Advanced derived attributes can be the results of data science models being run against your data. For example: Determining customer churn risk, or propensity to spend can be modelled and run.
4. Data Manipulation
Data imputation is the process of replacing values for missing or inconsistent data within fields.
Rather than treating the missing value as a zero, which would skew aggregations, the estimated value helps to facilitate a more accurate analysis of your data.
For example: If the value for an order was missing, you could estimate the value based on previous orders by that customer, or for that bundle of goods.
5. Entity extraction
Entity extraction is the process of taking unstructured data or semi-structured data and extracting meaningful structured data from that element.
When entity extraction is applied, you are able to identify entities—people, places, organizations and concepts, numerical expressions (dates, times, currency amounts, phone numbers) as well as temporal expressions (dates, time, duration, frequency).
Taking a simple example you could, by data parsing, extract a persons name from an email address or the organization web domain to which they belong or split names, addresses, and other data elements into discrete data elements from an envelope type address into building name, unit, house number, street, postal code, city, state/province and country.
6. Data Categorization
Data categorization is the process of labelling unstructured data so that it becomes structured and able to be analyzed. This falls into two distinct categories:
- Sentiment analysis – the extraction of feelings and emotions from text. For example was the customer feedback frustrated or delighted, positive or neutral.
- Topication – determining the ‘topic’ of the text. Was the text about politics, sport or house prices?
Both of these techniques enable you to analyze unstructured text to get a better understanding of that data.
-
Data Enrichment Best Practices
Data enrichment is rarely a once-off process. In an analytics environment where new data is being fed into your system on an ongoing basis, your enrichment steps will need to be repeated on an ongoing basis. A number of best practices are required to ensure your desired outcomes are met, and that your data remains of a high quality. These include:
Reproducibility and consistency
Each data enrichment task must be reproducible and generate the same expected results on a consistent basis. Any process you create needs to be rules driven, so that you can run it repeatedly with the confidence that you will always have the same outcome.

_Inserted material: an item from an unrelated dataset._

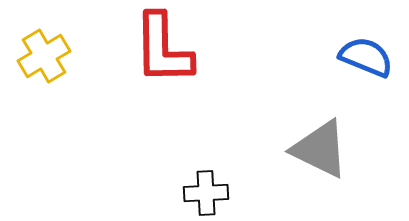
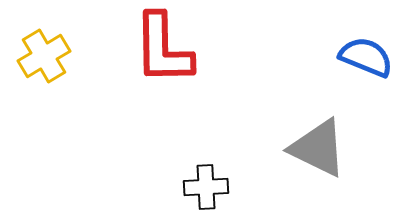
gray triangle: moved 2 px left, 1 px up
black cross: moved 6 px up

Clear Evaluation Criterion
Each data enrichment task must have a clear evaluation criterion. You must be able to assess that the process has run and has been successful. For example, after running a process, you are able to compare the recent outcomes with prior jobs, and see that the results are as expected.
Scalability
Each data enrichment task should be scalable in terms of resources, timeliness and costs. Assuming that your data will grow over time any process that you create should be able to be maintained as your data grows, or you add other processes to your transformation workloads. For example, if your process is entirely manual, you will very quickly be constrained by the mount you can process within a required time and the process will be cost intensive, so automate as much as possible using infrastructure that can easily grow with your needs.
Completeness
Each data enrichment task must be complete with respect to the data that is input into the system producing results with the same characteristics. This means that for any intended output you have anticipated all possible results this can include cases where the results are ‘unknown’. By being complete when new input data is added to the system you can be assured that you will always have a valid outcome from the enrichment process.
Generality
The data enrichment task should be applicable to different data sets. Ideally, the processes that you create will be able to be transferable to different datasets so that you can reuse logic for multiple jobs. For example day of week extraction should be applied in exactly the same way to any date field. This ensures consistency of outcome, and helps to maintain the business rules associated with your data across all your subject domains.